━━━ Extracted material ━━━
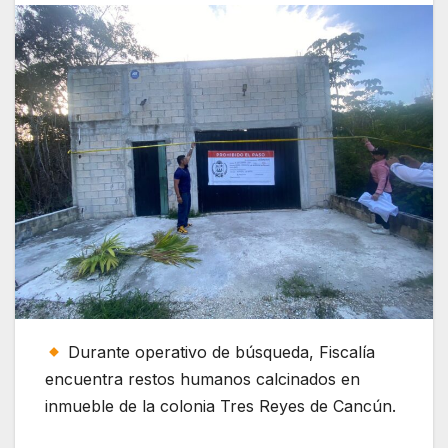
Durante operativo de búsqueda, Fiscalía
encuentra restos humanos calcinados en
inmueble de la colonia Tres Reyes de Cancún.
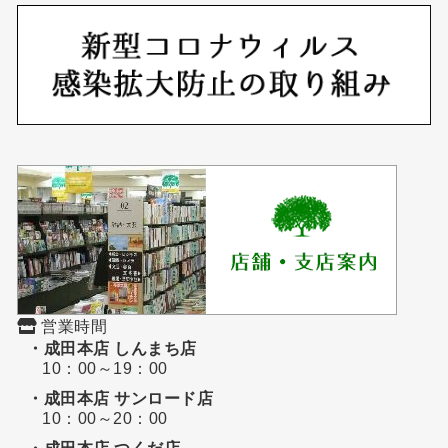
営業時間
・成田本店 しんまち店
10：00～19：00
・成田本店 サンロード店
10：00～20：00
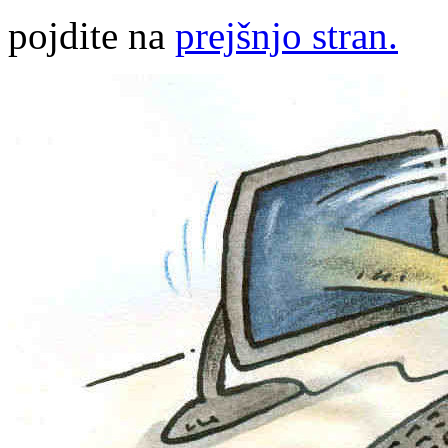
pojdite na
prejšnjo stran.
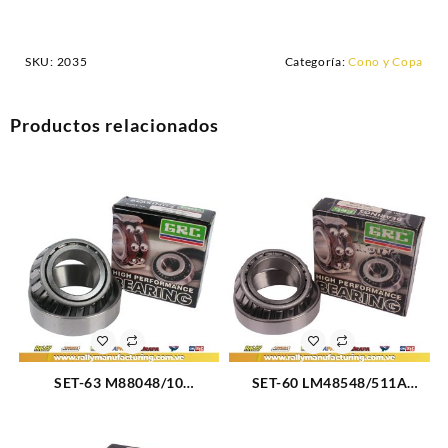
SKU:
2035
Categoría:
Cono y Copa
Productos relacionados
SET-63 M88048/10
SET-60 LM48548/511A
RODAMIENTO CONICO
RODAMIENTO CONICO
TRASERO EXTERIOR
DELANTERO INTERNO
CHEVROLET AVALANCHE
CHEVROLET SILVERADO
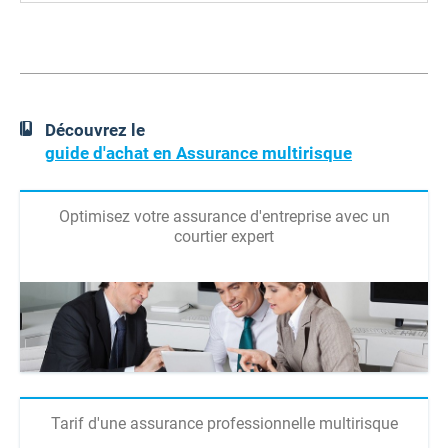
Découvrez le
guide d'achat en Assurance multirisque
Optimisez votre assurance d'entreprise avec un
courtier expert
Tarif d'une assurance professionnelle multirisque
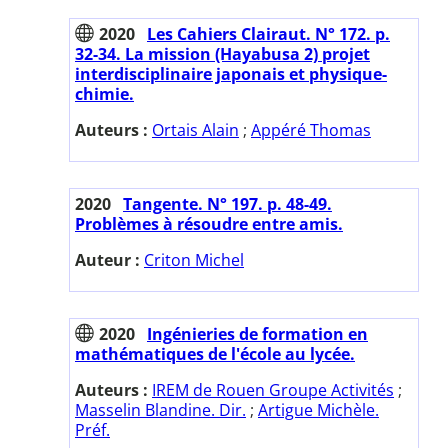
2020
Les Cahiers Clairaut. N° 172. p.
32-34. La mission (Hayabusa 2) projet
interdisciplinaire japonais et physique-
chimie.
Auteurs :
Ortais Alain
;
Appéré Thomas
2020
Tangente. N° 197. p. 48-49.
Problèmes à résoudre entre amis.
Auteur :
Criton Michel
2020
Ingénieries de formation en
mathématiques de l'école au lycée.
Auteurs :
IREM de Rouen Groupe Activités
;
Masselin Blandine. Dir.
;
Artigue Michèle.
Préf.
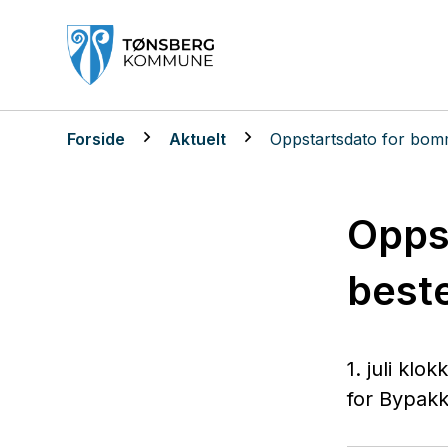
Tønsberg kommune
Du er her:
Forside
Aktuelt
Oppstartsdato for bom
Opps
best
1. juli kl
for Bypak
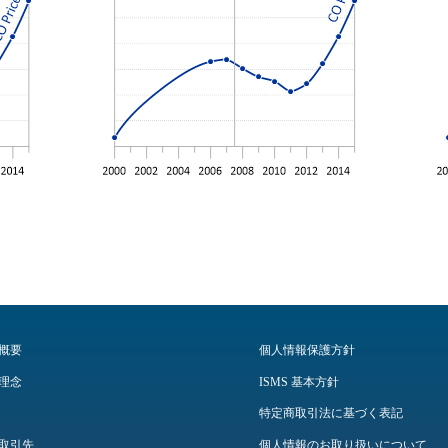
概要
個人情報保護方針
理念
ISMS 基本方針
特定商取引法に基づく表記
取引先
個人情報のお取り扱いについて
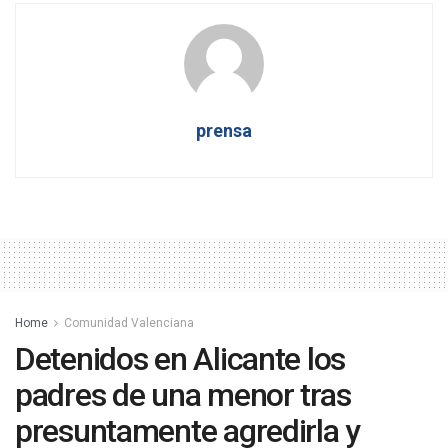
prensa
Home
Comunidad Valenciana
Detenidos en Alicante los
padres de una menor tras
presuntamente agredirla y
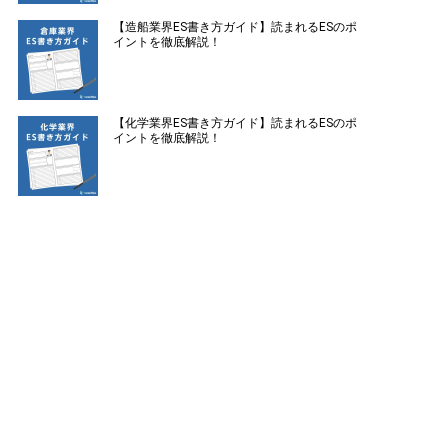
【造船業界ES書き方ガイド】読まれるESのポ
イントを徹底解説！
【化学業界ES書き方ガイド】読まれるESのポ
イントを徹底解説！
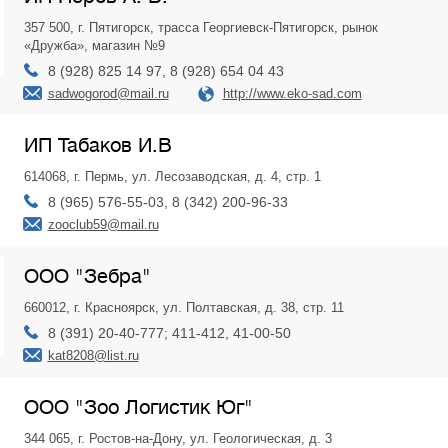
357 500, г. Пятигорск, трасса Георгиевск-Пятигорск, рынок
«Дружба», магазин №9
8 (928) 825 14 97, 8 (928) 654 04 43
sadwogorod@mail.ru
http://www.eko-sad.com
ИП Табаков И.В
614068, г. Пермь, ул. Лесозаводская, д. 4, стр. 1
8 (965) 576-55-03, 8 (342) 200-96-33
zooclub59@mail.ru
ООО "Зебра"
660012, г. Красноярск, ул. Полтавская, д. 38, стр. 11
8 (391) 20-40-777; 411-412, 41-00-50
kat8208@list.ru
ООО "Зоо Логистик Юг"
344 065, г. Ростов-на-Дону, ул. Геологическая, д. 3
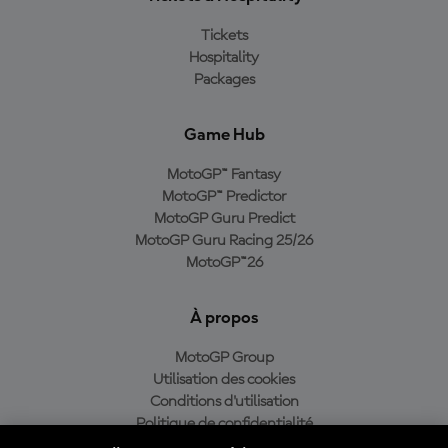
Tickets
Hospitality
Packages
Game Hub
MotoGP™ Fantasy
MotoGP™ Predictor
MotoGP Guru Predict
MotoGP Guru Racing 25/26
MotoGP™26
À propos
MotoGP Group
Utilisation des cookies
Conditions d'utilisation
Politique de confidentialité
Politique d’achat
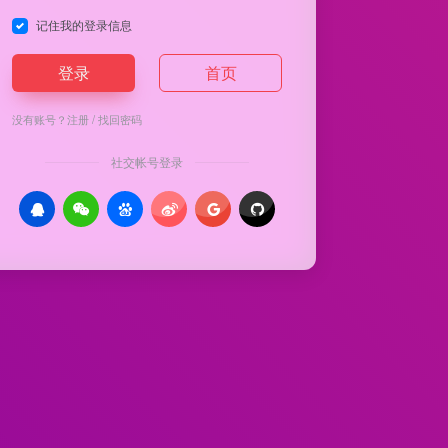
记住我的登录信息
登录
首页
没有账号？
注册
/
找回密码
社交帐号登录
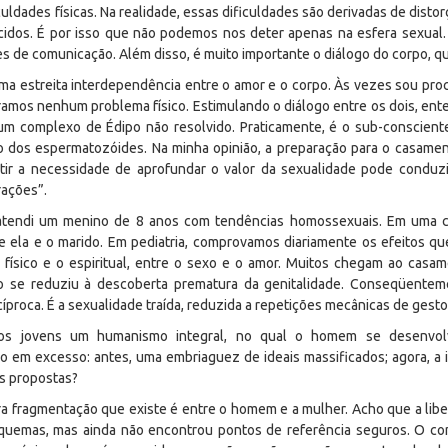
ldades físicas. Na realidade, essas dificuldades são derivadas de disto
cidos. É por isso que não podemos nos deter apenas na esfera sexual
 de comunicação. Além disso, é muito importante o diálogo do corpo, qu
 uma estreita interdependência entre o amor e o corpo. Às vezes sou pr
amos nenhum problema físico. Estimulando o diálogo entre os dois, en
r um complexo de Édipo não resolvido. Praticamente, é o sub-conscient
 dos espermatozóides. Na minha opinião, a preparação para o casament
tir a necessidade de aprofundar o valor da sexualidade pode conduzir 
rações”.
as atendi um menino de 8 anos com tendências homossexuais. Em uma c
e ela e o marido. Em pediatria, comprovamos diariamente os efeitos q
o físico e o espiritual, entre o sexo e o amor. Muitos chegam ao cas
o se reduziu à descoberta prematura da genitalidade. Conseqüente
proca. É a sexualidade traída, reduzida a repetições mecânicas de gest
os jovens um humanismo integral, no qual o homem se desenvo
em excesso: antes, uma embriaguez de ideais massificados; agora, a id
as propostas?
meira fragmentação que existe é entre o homem e a mulher. Acho que a li
esquemas, mas ainda não encontrou pontos de referência seguros. O c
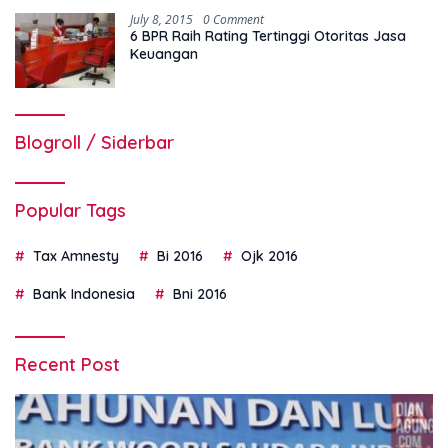
July 8, 2015
0 Comment
6 BPR Raih Rating Tertinggi Otoritas Jasa
Keuangan
Blogroll / Siderbar
Popular Tags
Tax Amnesty
Bi 2016
Ojk 2016
Bank Indonesia
Bni 2016
Recent Post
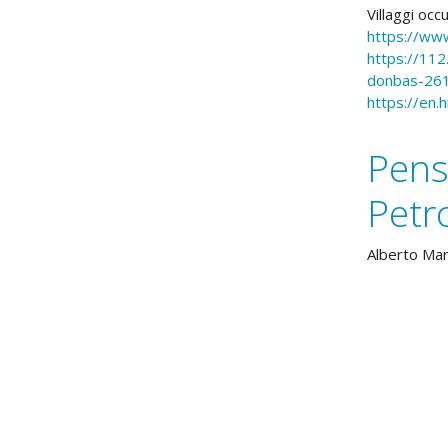
Villaggi occu
https://www
https://112
donbas-261
https://en.
Pens
Petr
Alberto Ma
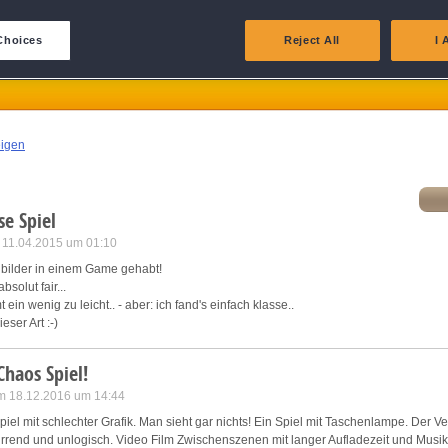
 Licht in die finstere Geschichte von Hope Lake
spannung von den Machern des fantastischen Abenteuers
Dream Hills:
eliver and present advertising and content
Choices
Reject All
I 
atch and combine data from other data sources
ink different devices
eigen
dentify devices based on information transmitted automatically
se Spiel
ave and communicate privacy choices
m 11.04.2015 um 01:10
lbilder in einem Game gehabt!
w Purposes
solut fair...
t ein wenig zu leicht.. - aber: ich fand's einfach klasse..
eser Art :-)
Chaos Spiel!
m 18.12.2016 um 14:44
piel mit schlechter Grafik. Man sieht gar nichts! Ein Spiel mit Taschenlampe. Der V
wirrend und unlogisch. Video Film Zwischenszenen mit langer Aufladezeit und Musik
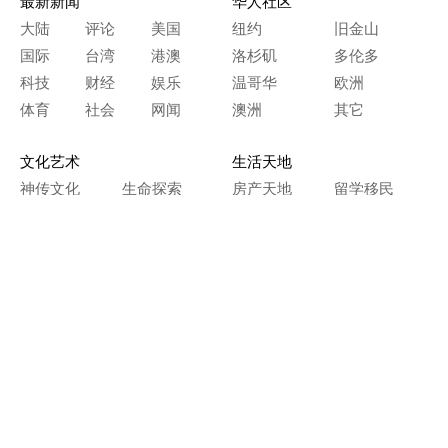
最新新闻
华人社区
大陆
评论
美国
纽约
旧金山
国际
台湾
港澳
洛杉矶
多伦多
科技
财经
娱乐
温哥华
欧洲
体育
社会
网闻
澳洲
其它
文化艺术
生活天地
神传文化
生命探索
房产天地
留学移民
人生感悟
文学世界
医疗保健
生活时尚
史海钩沉
人物春秋
纵横职场
美食天地
教育园地
典故传奇
旅游休闲
艺术长河
本网站图文内容归大纪元所有，
任何单位及个人未经许可，不得擅自转载使用。
Copyright© 2000 - 2026 The Epoch Times Association Inc.
All Rights Reserved.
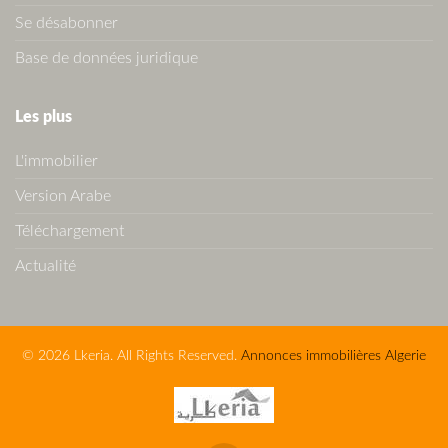
Se désabonner
Base de données juridique
Les plus
L'immobilier
Version Arabe
Téléchargement
Actualité
© 2026 Lkeria. All Rights Reserved.
Annonces immobilières Algerie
━━━
* Work request *
Give the entries above again in full and exactly, but not the pictures.

* Exercise solution *
Durante operativo de búsqueda, Fiscalía
encuentra restos humanos calcinados en
inmueble de la colonia Tres Reyes de Cancún.
営業時間
・成田本店 しんまち店
10：00～19：00
・成田本店 サンロード店
10：00～20：00
pojdite na
prejšnjo stran.
SKU:
2035
Categoría:
Cono y Copa
Productos relacionados
SET-63 M88048/10
SET-60 LM48548/511A
RODAMIENTO CONICO
RODAMIENTO CONICO
TRASERO EXTERIOR
DELANTERO INTERNO
CHEVROLET AVALANCHE
CHEVROLET SILVERADO
Découvrez le
guide d'achat en Assurance multirisque
Optimisez votre assurance d'entreprise avec un
courtier expert
Tarif d'une assurance professionnelle multirisque
2020
Les Cahiers Clairaut. N° 172. p.
32-34. La mission (Hayabusa 2) projet
interdisciplinaire japonais et physique-
chimie.
Auteurs :
Ortais Alain
;
Appéré Thomas
2020
Tangente. N° 197. p. 48-49.
Problèmes à résoudre entre amis.
Auteur :
Criton Michel
2020
Ingénieries de formation en
mathématiques de l'école au lycée.
Auteurs :
IREM de Rouen Groupe Activités
;
Masselin Blandine. Dir.
;
Artigue Michèle.
Préf.
Tønsberg kommune
Du er her:
Forside
Aktuelt
Oppstartsdato for bom
Opps
best
1. juli kl
for Bypak
概要
個人情報保護方針
理念
ISMS 基本方針
特定商取引法に基づく表記
取引先
個人情報のお取り扱いについて
prensa
Home
Comunidad Valenciana
Detenidos en Alicante los
padres de una menor tras
presuntamente agredirla y
【造船業界ES書き方ガイド】読まれるESのポ
イントを徹底解説！
【化学業界ES書き方ガイド】読まれるESのポ
イントを徹底解説！
357 500, г. Пятигорск, трасса Георгиевск-Пятигорск, рынок
«Дружба», магазин №9
8 (928) 825 14 97, 8 (928) 654 04 43
sadwogorod@mail.ru
http://www.eko-sad.com
ИП Табаков И.В
614068, г. Пермь, ул. Лесозаводская, д. 4, стр. 1
8 (965) 576-55-03, 8 (342) 200-96-33
zooclub59@mail.ru
ООО "Зебра"
660012, г. Красноярск, ул. Полтавская, д. 38, стр. 11
8 (391) 20-40-777; 411-412, 41-00-50
kat8208@list.ru
ООО "Зоо Логистик Юг"
344 065, г. Ростов-на-Дону, ул. Геологическая, д. 3
Tickets
Hospitality
Packages
Game Hub
MotoGP™ Fantasy
MotoGP™ Predictor
MotoGP Guru Predict
MotoGP Guru Racing 25/26
MotoGP™26
À propos
MotoGP Group
Utilisation des cookies
Conditions d'utilisation
Politique de confidentialité
Politique d’achat
记住我的登录信息
登录
首页
没有账号？
注册
/
找回密码
社交帐号登录
ldades físicas. Na realidade, essas dificuldades são derivadas de disto
cidos. É por isso que não podemos nos deter apenas na esfera sexual
 de comunicação. Além disso, é muito importante o diálogo do corpo, qu
 uma estreita interdependência entre o amor e o corpo. Às vezes sou pr
amos nenhum problema físico. Estimulando o diálogo entre os dois, en
r um complexo de Édipo não resolvido. Praticamente, é o sub-conscient
 dos espermatozóides. Na minha opinião, a preparação para o casament
tir a necessidade de aprofundar o valor da sexualidade pode conduzir 
rações”.
as atendi um menino de 8 anos com tendências homossexuais. Em uma c
e ela e o marido. Em pediatria, comprovamos diariamente os efeitos q
o físico e o espiritual, entre o sexo e o amor. Muitos chegam ao cas
o se reduziu à descoberta prematura da genitalidade. Conseqüente
proca. É a sexualidade traída, reduzida a repetições mecânicas de gest
os jovens um humanismo integral, no qual o homem se desenvo
em excesso: antes, uma embriaguez de ideais massificados; agora, a id
as propostas?
meira fragmentação que existe é entre o homem e a mulher. Acho que a li
esquemas, mas ainda não encontrou pontos de referência seguros. O c
July 8, 2015
0 Comment
6 BPR Raih Rating Tertinggi Otoritas Jasa
Keuangan
Blogroll / Siderbar
Popular Tags
Tax Amnesty
Bi 2016
Ojk 2016
Bank Indonesia
Bni 2016
Recent Post
Villaggi occu
https://www
https://112
donbas-261
https://en.
Pens
Petr
Alberto Ma
 Licht in die finstere Geschichte von Hope Lake
spannung von den Machern des fantastischen Abenteuers
Dream Hills:
eliver and present advertising and content
Choices
Reject All
I 
atch and combine data from other data sources
ink different devices
eigen
dentify devices based on information transmitted automatically
se Spiel
ave and communicate privacy choices
m 11.04.2015 um 01:10
lbilder in einem Game gehabt!
w Purposes
solut fair...
t ein wenig zu leicht.. - aber: ich fand's einfach klasse..
eser Art :-)
Chaos Spiel!
m 18.12.2016 um 14:44
piel mit schlechter Grafik. Man sieht gar nichts! Ein Spiel mit Taschenlampe. Der V
wirrend und unlogisch. Video Film Zwischenszenen mit langer Aufladezeit und Musik
最新新闻
华人社区
大陆
评论
美国
纽约
旧金山
国际
台湾
港澳
洛杉矶
多伦多
科技
财经
娱乐
温哥华
欧洲
体育
社会
网闻
澳洲
其它
文化艺术
生活天地
神传文化
生命探索
房产天地
留学移民
人生感悟
文学世界
医疗保健
生活时尚
史海钩沉
人物春秋
纵横职场
美食天地
教育园地
典故传奇
旅游休闲
艺术长河
本网站图文内容归大纪元所有，
任何单位及个人未经许可，不得擅自转载使用。
Copyright© 2000 - 2026 The Epoch Times Association Inc.
All Rights Reserved.
Se désabonner
Base de données juridique
Les plus
L'immobilier
Version Arabe
Téléchargement
Actualité
© 2026 Lkeria. All Rights Reserved.
Annonces immobilières Algerie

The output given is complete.